The competition for the transmediale Awards is one of the festival’s highlights. With an average of 1000 submissions from more than 50 countries, the competition demonstrates transmediale’s increasing international significance. Each year, two awards are granted, the transmediale Award for artistic distinction and the Vilém Flusser Theory Award for outstanding theory or research-based digital arts practice.

The exhibition works alongside architects to present curated works of renowned artists, as well as a selection of the submissions for the transmediale Awards, within a unique cultural space. Every second year, the exhibition is curated externally and shown for a prolonged period of four to six weeks.
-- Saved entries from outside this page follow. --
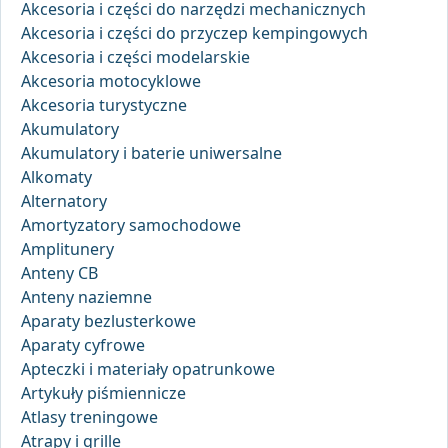
Akcesoria i części do narzędzi mechanicznych
Akcesoria i części do przyczep kempingowych
Akcesoria i części modelarskie
Akcesoria motocyklowe
Akcesoria turystyczne
Akumulatory
Akumulatory i baterie uniwersalne
Alkomaty
Alternatory
Amortyzatory samochodowe
Amplitunery
Anteny CB
Anteny naziemne
Aparaty bezlusterkowe
Aparaty cyfrowe
Apteczki i materiały opatrunkowe
Artykuły piśmiennicze
Atlasy treningowe
Atrapy i grille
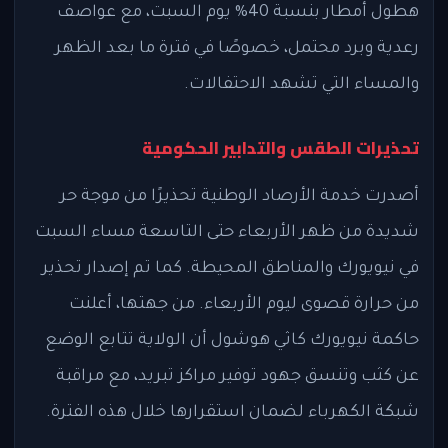
هطول أمطار بنسبة 40% يوم السبت، مع عواصف
رعدية وبرد محتمل، خصوصًا في فترة ما بعد الظهر
والمساء التي تشهد الاحتفالات.
تحذيرات الطقس والتدابير الحكومية
أصدرت خدمة الأرصاد الوطنية تحذيرًا من موجة حر
شديدة من ظهر الأربعاء حتى التاسعة مساء السبت
في نيويورك والمناطق المحيطة. كما تم إصدار تحذير
من حرارة قصوى ليوم الأربعاء. من جهتها، أعلنت
حاكمة نيويورك كاثي هوشول أن الولاية تتابع الوضع
عن كثب وتنسق جهود توفير مراكز تبريد، مع مراقبة
شبكة الكهرباء لضمان استقرارها خلال هذه الفترة.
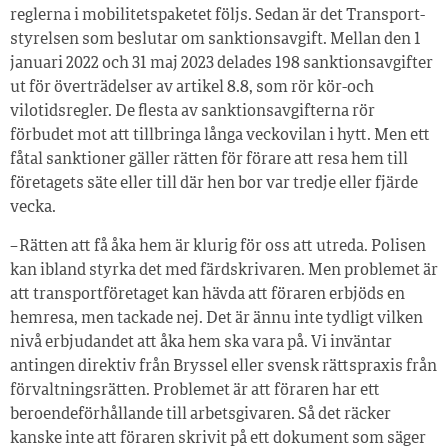
reglerna i mobilitetspaketet följs. Sedan är det Transport­
styrelsen som beslutar om sanktionsavgift. Mellan den 1
januari 2022 och 31 maj 2023 delades 198 sanktionsavgifter
ut för överträdelser av artikel 8.8, som rör kör-och
vilotidsregler. De flesta av sanktionsavgifterna rör
förbudet mot att tillbringa långa veckovilan i hytt. Men ett
fåtal sanktioner gäller rätten för förare att resa hem till
företagets säte eller till där hen bor var tredje eller fjärde
vecka.
– Rätten att få åka hem är klurig för oss att utreda. Polisen
kan ibland styrka det med färdskrivaren. Men problemet är
att transportföretaget kan hävda att föraren erbjöds en
hemresa, men tackade nej. Det är ännu inte tydligt vilken
nivå erbjudandet att åka hem ska vara på. Vi inväntar
antingen direktiv från Bryssel eller svensk rättspraxis från
förvaltningsrätten. Problemet är att föraren har ett
beroendeförhållande till arbetsgivaren. Så det räcker
kanske inte att föraren skrivit på ett dokument som säger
The conferences and workshops present a series of scientific and cultural discourses on the respective festival theme. In recent years, speakers such as Diedrich Diedrichsen, Wulf Herzogenrath, Humberto Maturana, Antonio Negri, Stellarc, Einar Thorsteinn or Peter Weibel have given keynote addresses.

The film and video programme encompasses a wide, contemporary spectrum of feature films, short artistic video works and special programmes, all presented on the big screen. The 'transmediale video selection', a compilation of the best screenings, is shown all around the globe each year.

The performance programme presents cross-disciplinary projects in the fields of installation, sound, performance and video on stage, showcasing the search for new forms of expression between artistic genres. The transmediale parcours is the latest in a line of transmediale publications that have established themselves throughout the last 20 years as widely sought-after guides to contemporary digital, media and technology-based art and culture. Expanding upon this tradition, the transmediale parcours was launched in 2008 to reflect upon the research as well as artistic and critical backgrounds behind each festival’s theme.